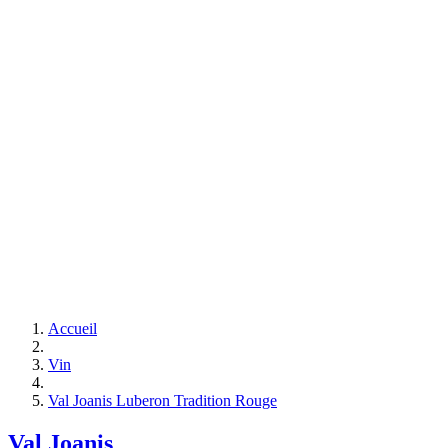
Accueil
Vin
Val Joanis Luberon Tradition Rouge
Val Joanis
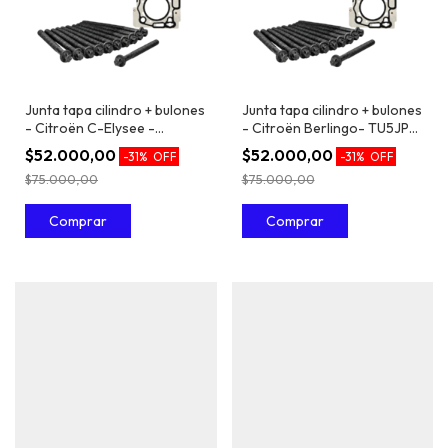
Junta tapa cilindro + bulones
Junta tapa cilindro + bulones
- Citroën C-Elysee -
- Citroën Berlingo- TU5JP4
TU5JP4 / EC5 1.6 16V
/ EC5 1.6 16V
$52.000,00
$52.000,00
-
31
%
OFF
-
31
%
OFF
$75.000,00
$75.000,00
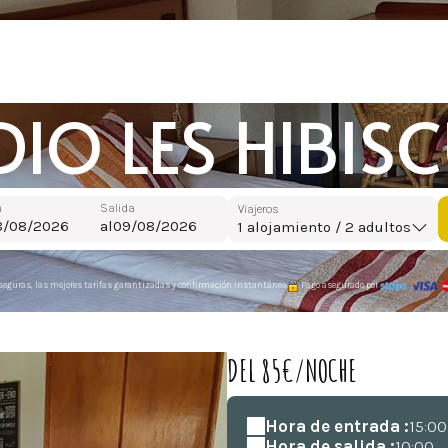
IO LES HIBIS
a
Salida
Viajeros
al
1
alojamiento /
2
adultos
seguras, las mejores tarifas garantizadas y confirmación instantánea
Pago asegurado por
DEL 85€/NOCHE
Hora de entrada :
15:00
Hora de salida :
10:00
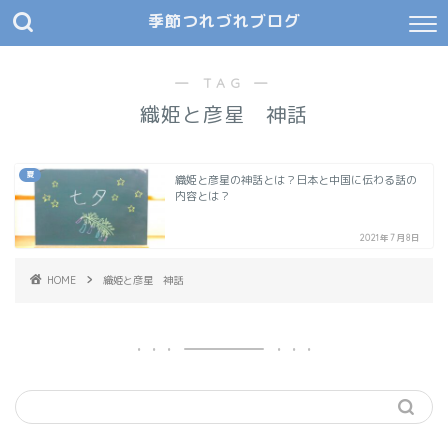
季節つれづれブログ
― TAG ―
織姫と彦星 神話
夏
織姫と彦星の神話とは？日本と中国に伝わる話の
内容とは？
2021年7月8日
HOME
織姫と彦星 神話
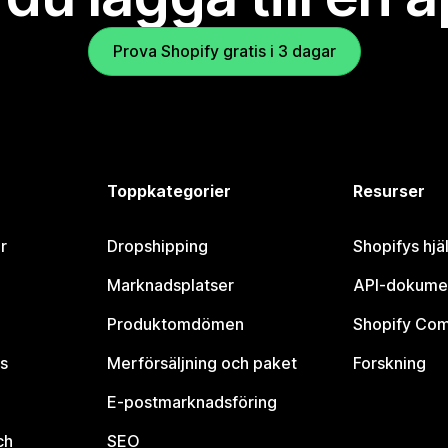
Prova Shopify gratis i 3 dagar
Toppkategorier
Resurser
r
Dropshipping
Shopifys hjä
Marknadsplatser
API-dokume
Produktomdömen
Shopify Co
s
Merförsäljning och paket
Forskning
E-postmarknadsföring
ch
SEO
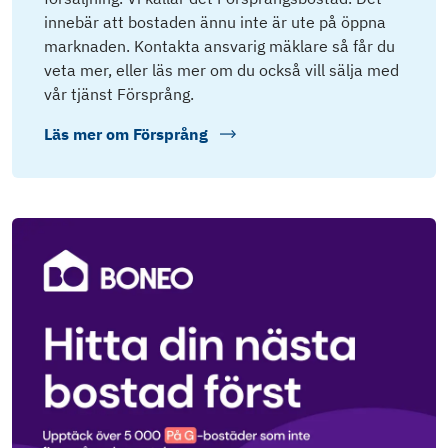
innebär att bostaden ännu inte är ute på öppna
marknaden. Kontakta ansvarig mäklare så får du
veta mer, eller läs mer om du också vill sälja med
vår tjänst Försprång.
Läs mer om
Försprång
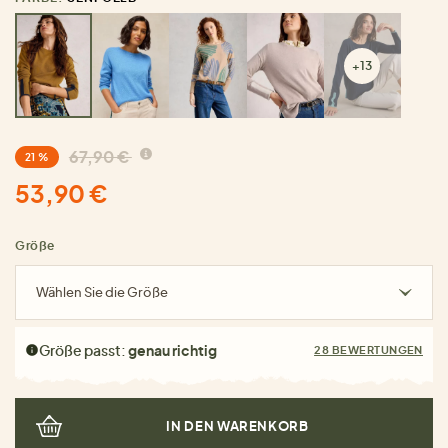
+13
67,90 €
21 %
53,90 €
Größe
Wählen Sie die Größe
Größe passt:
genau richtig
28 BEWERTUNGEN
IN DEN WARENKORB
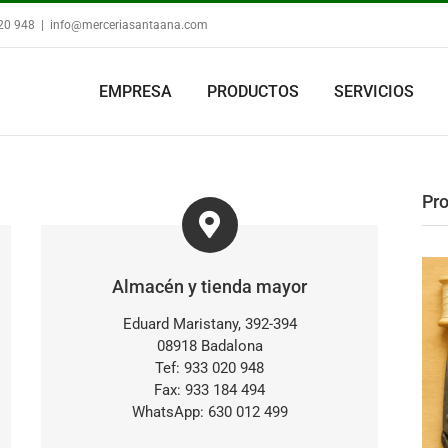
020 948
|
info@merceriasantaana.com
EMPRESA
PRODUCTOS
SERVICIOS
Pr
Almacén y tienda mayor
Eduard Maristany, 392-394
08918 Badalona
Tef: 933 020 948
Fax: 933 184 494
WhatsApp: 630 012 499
+-------+
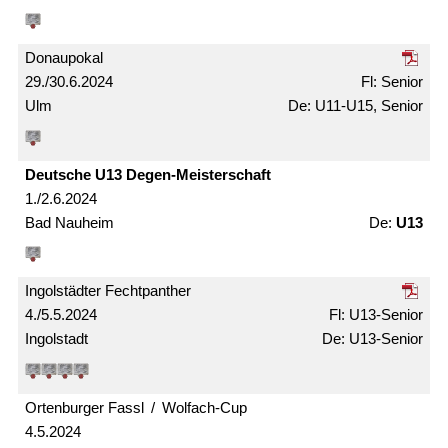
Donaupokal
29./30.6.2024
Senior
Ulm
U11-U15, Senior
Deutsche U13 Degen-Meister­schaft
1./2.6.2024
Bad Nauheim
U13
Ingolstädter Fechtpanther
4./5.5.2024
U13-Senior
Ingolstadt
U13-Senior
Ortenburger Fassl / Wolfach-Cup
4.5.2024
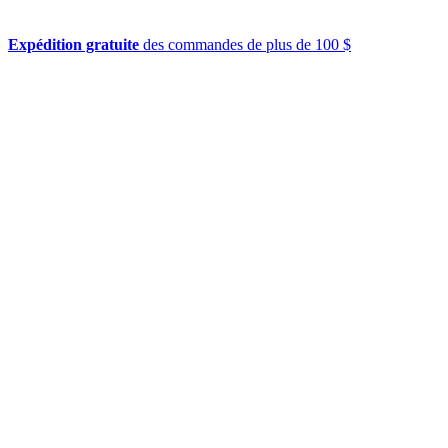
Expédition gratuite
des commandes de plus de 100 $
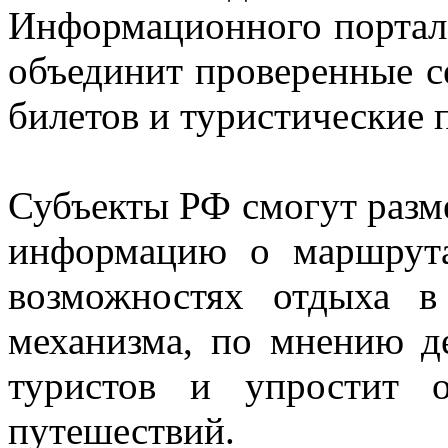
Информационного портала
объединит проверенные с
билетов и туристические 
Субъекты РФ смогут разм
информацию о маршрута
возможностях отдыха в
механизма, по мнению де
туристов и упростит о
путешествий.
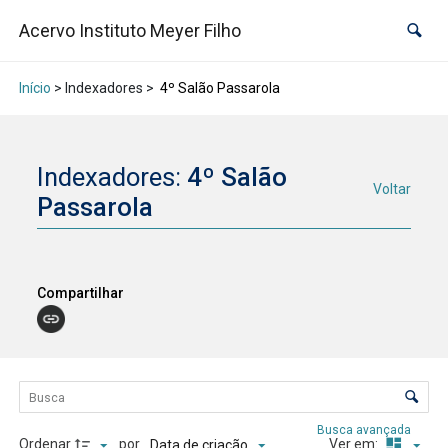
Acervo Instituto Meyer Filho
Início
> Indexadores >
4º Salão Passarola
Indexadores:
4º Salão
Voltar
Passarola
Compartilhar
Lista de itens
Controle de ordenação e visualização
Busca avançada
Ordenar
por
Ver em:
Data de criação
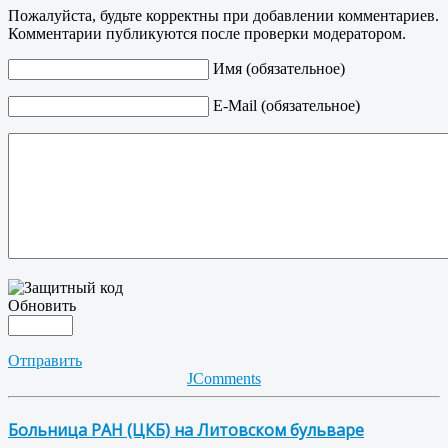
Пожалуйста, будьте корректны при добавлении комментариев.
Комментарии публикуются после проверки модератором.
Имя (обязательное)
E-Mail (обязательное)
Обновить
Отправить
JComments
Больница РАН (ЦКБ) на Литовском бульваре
+-------+
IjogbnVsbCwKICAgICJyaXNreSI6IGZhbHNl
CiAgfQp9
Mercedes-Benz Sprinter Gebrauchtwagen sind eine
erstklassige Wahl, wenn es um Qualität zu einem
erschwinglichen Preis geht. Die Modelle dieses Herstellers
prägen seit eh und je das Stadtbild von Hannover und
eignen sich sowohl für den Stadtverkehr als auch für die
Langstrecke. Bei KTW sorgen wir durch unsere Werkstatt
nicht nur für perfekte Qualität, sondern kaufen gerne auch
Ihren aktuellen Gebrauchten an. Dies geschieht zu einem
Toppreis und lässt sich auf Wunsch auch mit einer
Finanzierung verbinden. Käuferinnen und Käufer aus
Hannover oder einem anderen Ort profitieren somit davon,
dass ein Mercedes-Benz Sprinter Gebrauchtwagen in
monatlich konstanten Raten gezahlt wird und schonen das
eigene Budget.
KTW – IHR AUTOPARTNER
+-------+
● **Exercise goal**: Return word for word the lines of the listing above, starting at the line with "возможностях отдыха в" and ending at the line with "Больница РАН (ЦКБ) на Литовском бульваре", both included. Pictures do not belong in the copy.

● **Answer space**:
возможностях отдыха в
механизма, по мнению де
туристов и упростит о
путешествий.
Acervo Instituto Meyer Filho
Início
> Indexadores >
4º Salão Passarola
Indexadores:
4º Salão
Voltar
Passarola
Compartilhar
Lista de itens
Controle de ordenação e visualização
Busca avançada
Ordenar
por
Ver em:
Data de criação
Пожалуйста, будьте корректны при добавлении комментариев.
Комментарии публикуются после проверки модератором.
Имя (обязательное)
E-Mail (обязательное)
Обновить
Отправить
JComments
Больница РАН (ЦКБ) на Литовском бульваре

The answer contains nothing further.